Saved data entries –
===============

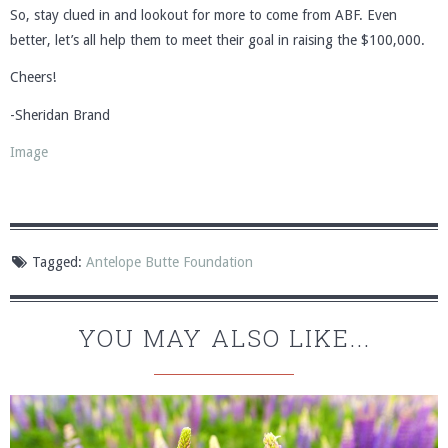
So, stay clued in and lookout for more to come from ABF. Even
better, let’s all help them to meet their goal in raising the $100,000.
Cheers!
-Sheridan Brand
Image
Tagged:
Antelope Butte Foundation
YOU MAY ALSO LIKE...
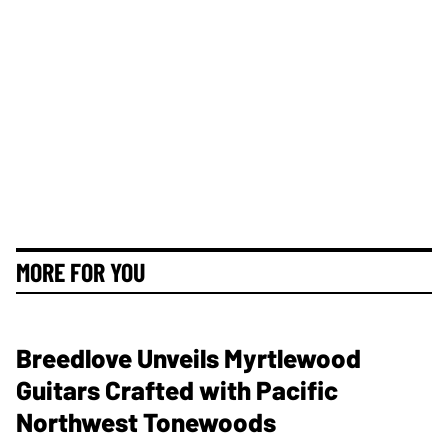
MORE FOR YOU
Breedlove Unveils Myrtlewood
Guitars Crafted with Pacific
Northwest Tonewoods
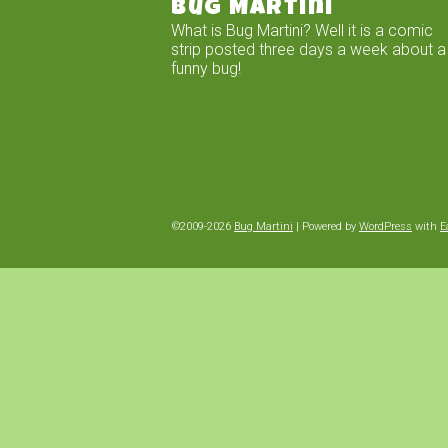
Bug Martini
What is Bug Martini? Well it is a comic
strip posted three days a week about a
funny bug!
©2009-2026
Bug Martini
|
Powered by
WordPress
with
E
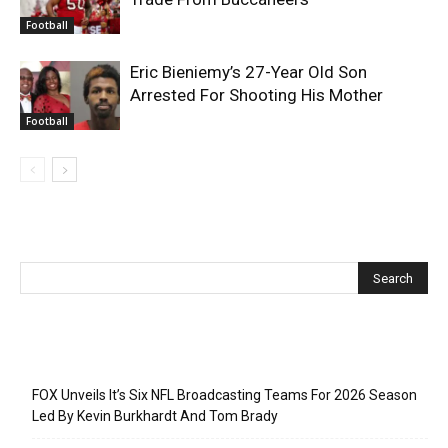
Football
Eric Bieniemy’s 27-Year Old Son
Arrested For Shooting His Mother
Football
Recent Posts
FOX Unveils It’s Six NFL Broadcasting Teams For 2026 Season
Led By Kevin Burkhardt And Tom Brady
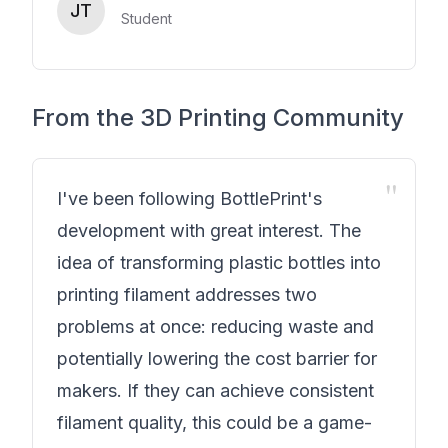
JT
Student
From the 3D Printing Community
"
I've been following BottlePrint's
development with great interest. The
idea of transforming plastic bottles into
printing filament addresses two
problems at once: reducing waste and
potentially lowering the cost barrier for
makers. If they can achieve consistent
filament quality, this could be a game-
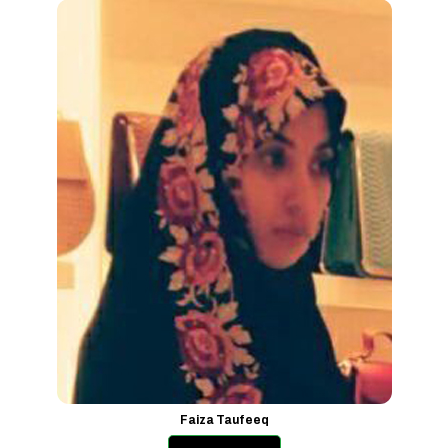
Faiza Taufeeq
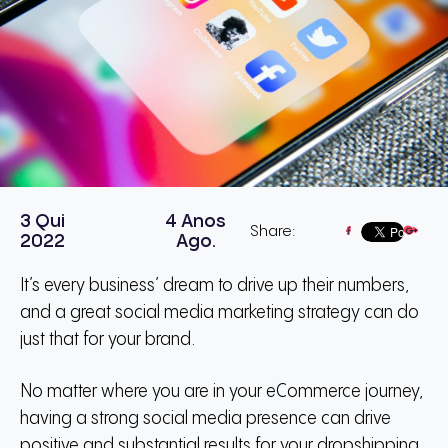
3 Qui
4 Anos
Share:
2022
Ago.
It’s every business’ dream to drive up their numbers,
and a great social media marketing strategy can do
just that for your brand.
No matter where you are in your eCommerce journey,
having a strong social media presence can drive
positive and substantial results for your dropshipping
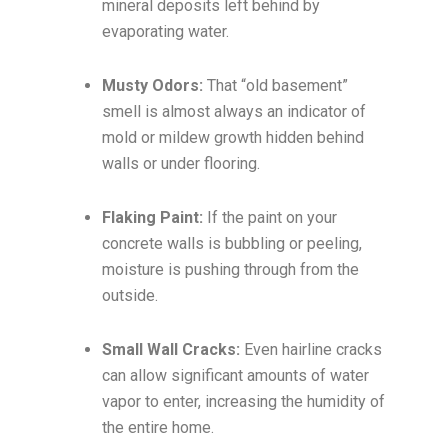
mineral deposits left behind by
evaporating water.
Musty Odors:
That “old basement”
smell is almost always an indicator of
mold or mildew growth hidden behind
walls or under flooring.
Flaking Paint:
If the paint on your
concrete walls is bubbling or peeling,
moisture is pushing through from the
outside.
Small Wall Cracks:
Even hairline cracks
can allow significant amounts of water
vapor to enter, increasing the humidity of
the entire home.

===============

The copy should hold only the lines from the one with "Arrested For Shooting His Mother" through the one with "If the paint on your", exactly as they stand above. Leave out the pictures.

Output –
Arrested For Shooting His Mother
Football
Recent Posts
FOX Unveils It’s Six NFL Broadcasting Teams For 2026 Season
Led By Kevin Burkhardt And Tom Brady
JT
Student
From the 3D Printing Community
"
I've been following BottlePrint's
development with great interest. The
idea of transforming plastic bottles into
printing filament addresses two
problems at once: reducing waste and
potentially lowering the cost barrier for
makers. If they can achieve consistent
filament quality, this could be a game-
Faiza Taufeeq
3 Qui
4 Anos
Share:
2022
Ago.
It’s every business’ dream to drive up their numbers,
and a great social media marketing strategy can do
just that for your brand.
No matter where you are in your eCommerce journey,
having a strong social media presence can drive
positive and substantial results for your dropshipping
mineral deposits left behind by
evaporating water.
Musty Odors:
That “old basement”
smell is almost always an indicator of
mold or mildew growth hidden behind
walls or under flooring.
Flaking Paint:
If the paint on your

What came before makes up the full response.